*** Given records
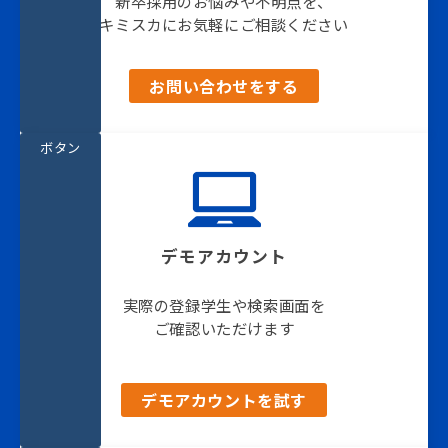
新卒採用のお悩みや不明点を、
キミスカにお気軽にご相談ください
お問い合わせをする
ボタン
デモアカウント
実際の登録学生や検索画面を
ご確認いただけます
デモアカウントを試す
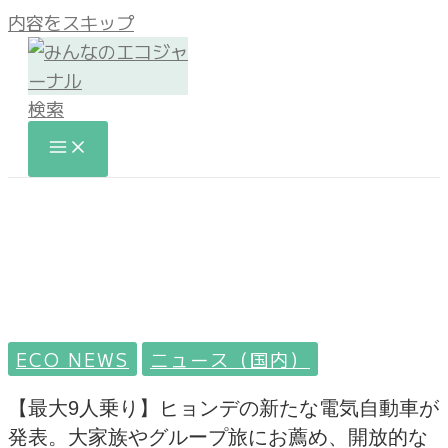
内容をスキップ
検索
ECO NEWS
ニュース（国内）
【最大9人乗り】ヒョンデの新たな電気自動車が
発表。大家族やグループ旅にお薦め、開放的な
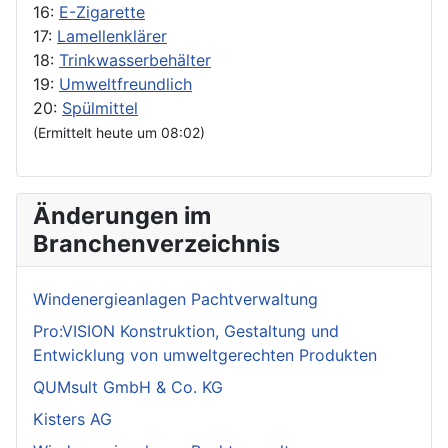
16:
E-Zigarette
17:
Lamellenklärer
18:
Trinkwasserbehälter
19:
Umweltfreundlich
20:
Spülmittel
(Ermittelt heute um 08:02)
Änderungen im
Branchenverzeichnis
Windenergieanlagen Pachtverwaltung
Pro:VISION Konstruktion, Gestaltung und
Entwicklung von umweltgerechten Produkten
QUMsult GmbH & Co. KG
Kisters AG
******
_Task_.
The copy you output must match the entries above exactly, except that it has no pictures.

_Result_.
新卒採用のお悩みや不明点を、
キミスカにお気軽にご相談ください
お問い合わせをする
ボタン
デモアカウント
実際の登録学生や検索画面を
ご確認いただけます
デモアカウントを試す
内容をスキップ
検索
ECO NEWS
ニュース（国内）
【最大9人乗り】ヒョンデの新たな電気自動車が
発表。大家族やグループ旅にお薦め、開放的な
16:
E-Zigarette
17:
Lamellenklärer
18:
Trinkwasserbehälter
19:
Umweltfreundlich
20:
Spülmittel
(Ermittelt heute um 08:02)
Änderungen im
Branchenverzeichnis
Windenergieanlagen Pachtverwaltung
Pro:VISION Konstruktion, Gestaltung und
Entwicklung von umweltgerechten Produkten
QUMsult GmbH & Co. KG
Kisters AG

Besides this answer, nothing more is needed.